Frank J. Fahrenkopf, Jr. founded, and for nearly two decades piloted, the commercial casino industry’s leading trade association–the AGA–helping the industry establish a significant presence in Washington, D.C. When the AGA was created, the perception of the gaming industry in Washington and throughout much of the country was based more on myth than reality, and under Fahrenkopf’s leadership, the organization fostered a better understanding of the industry by the general public, the media, elected officials and other decision makers.
Some of the AGA’s key accomplishments during Fahrenkopf’s tenure include the positive findings and recommendations of the National Gambling Impact Study Commission, the establishment and good works of the National Center for Responsible Gaming, and the worldwide success of industry trade shows Global Gaming Expo and G2E Asia. The creation and adoption of an industrywide code of conduct for responsible gaming, creation of the AGA Diversity Task Force to promote diversity in industry hiring and procurement, the recent establishment of the Global Gaming Women program and leadership in the pursuit of intelligent regulatory reform also are key successes.
Fahrenkopf was the chairman of the Republication National Committee for six of Ronald Reagan’s eight years in the White House and led the party through successful presidential elections in 1984 and 1988. He continues to serve as co-chairman of the Commission on Presidential Debates, which conducts the general election presidential and vice presidential debates in presidential election years.
Celine Dion is one of the most immediately recognized, widely respected and successful performers in pop music history, having sold more than 200 million albums around the world. In March 2003, Celine began “A New Day…” at The Colosseum. Due to the unprecedented sold-out success of the show, the original three-year engagement was quickly extended an additional two years. On March 15, 2011, Dion returned to The Colosseum at Caesars Palace to begin her second three-year residency.
Born in Charlemagne, a small town 30 miles east of Montreal, Quebec, Canada, Dion first began to receive recognition for her talent in 1982, winning the Gold Medal at the Yamaha World Song Festival in Tokyo, along with the coveted Musician's Award for Top Performer. During her spectacular career, Dion has been honored with more than 1,000 awards, including five Grammy Awards, seven American Music Awards, 20 Juno Awards (Canada) and 40 Felix Awards (Quebec). Her recordings also have won two Academy Awards.
Guy Savoy grew up in Bourgoin-Jallieu, near the gastronomic epicenter of Lyon, France, and was surrounded by a culinary culture where seasonal food products were a part of everyday life.
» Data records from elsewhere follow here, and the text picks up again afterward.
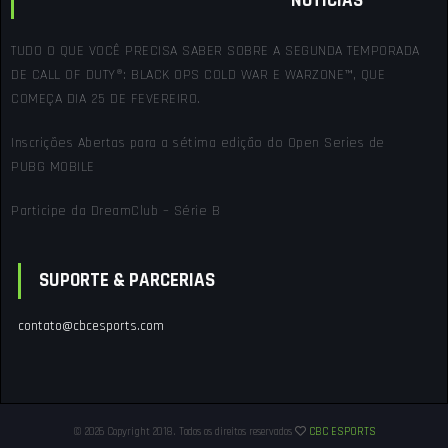
NOTÍCIAS
TUDO O QUE VOCÊ PRECISA SABER SOBRE A SEGUNDA TEMPORADA
DE CALL OF DUTY®: BLACK OPS COLD WAR E WARZONE™, QUE
COMEÇA DIA 25 DE FEVEREIRO.
Inscrições Abertas para a sétima edição do Open Series de
PUBG MOBILE
Participe da DreamClub – Série B
SUPORTE & PARCERIAS
contato@cbcesports.com
© 2026 Copyright 2018. Todos os direitos reservados
CBC ESPORTS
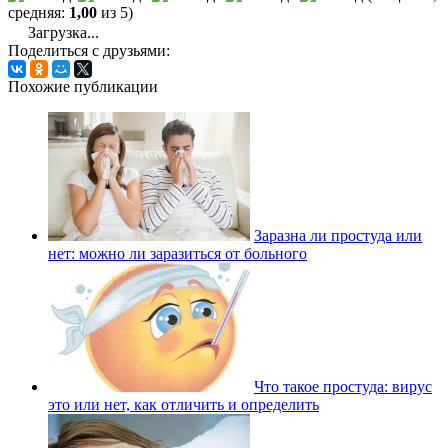
средняя:
1,00
из 5)
Загрузка...
Поделиться с друзьями:
Похожие публикации
Заразна ли простуда или
нет: можно ли заразиться от больного
Что такое простуда: вирус
это или нет, как отличить и определить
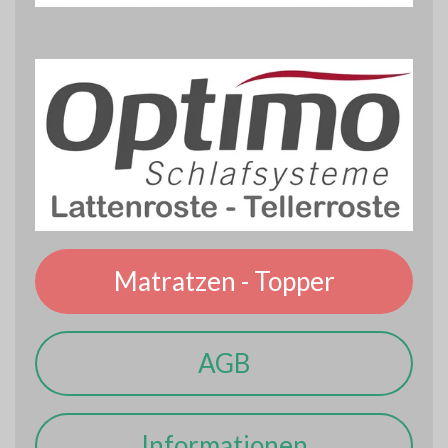
Matratzen - Topper
AGB
Informationen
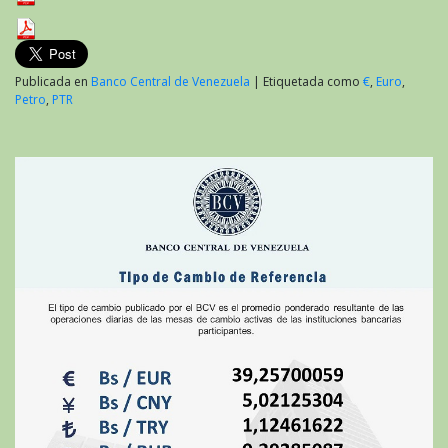
Publicada en
Banco Central de Venezuela
|
Etiquetada como
€
,
Euro
,
Petro
,
PTR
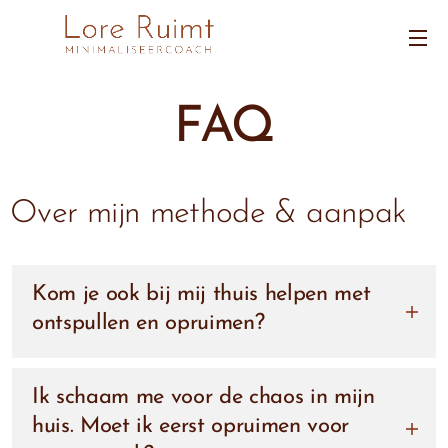
FAQ
Over mijn methode & aanpak
Kom je ook bij mij thuis helpen met
ontspullen en opruimen?
Nee, ik kom bewust
niet
aan huis.
Ik schaam me voor de chaos in mijn
Mijn trajecten en cursussen zijn zo opgebouwd
huis. Moet ik eerst opruimen voor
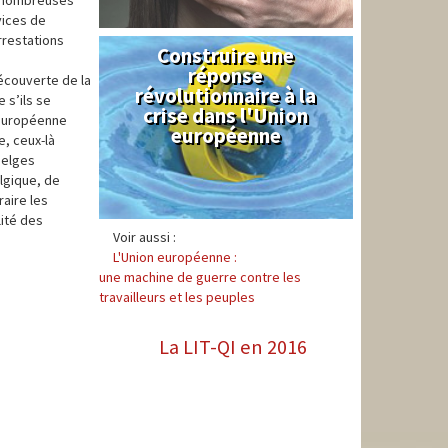
e nombreuses
vices de
rrestations
Construire une
Syndical
réponse
écouverte de la
révolutionnaire à la
 s’ils se
crise dans l'Union
n européenne
européenne
e, ceux-là
belges
elgique, de
raire les
lité des
Voir aussi :
L'Union européenne :
une machine de guerre contre les
travailleurs et les peuples
La LIT-QI en 2016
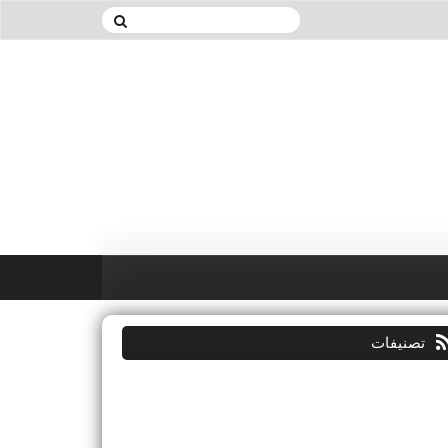
تصنيفات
This attention to the “perfect” product and the terroir (land) from which it comes is the backbone of his cooking.
In 1980, he opened his first restaurant, RESTAURANT GUY SAVOY, on the Rue Duret in Paris, where he won his first Michelin star only one year later. In 1987, Savoy moved his restaurant to its current location, just a few steps from the Arc de Triomphe, where he quickly established himself and his restaurant as two of the world’s most valued culinary treasures. Its coveted three Michelin stars are widely recognized as the pinnacle in culinary achievement.
The May 2006 launch of RESTAURANT GUY SAVOY Caesars Palace, Las Vegas was one of the most eagerly anticipated restaurant openings in the United States. This intimate fine-dining venue seats approximately 75 guests and was designed to perfectly recreate the elegant and sophisticated design elements of the original RESTAURANT GUY SAVOY.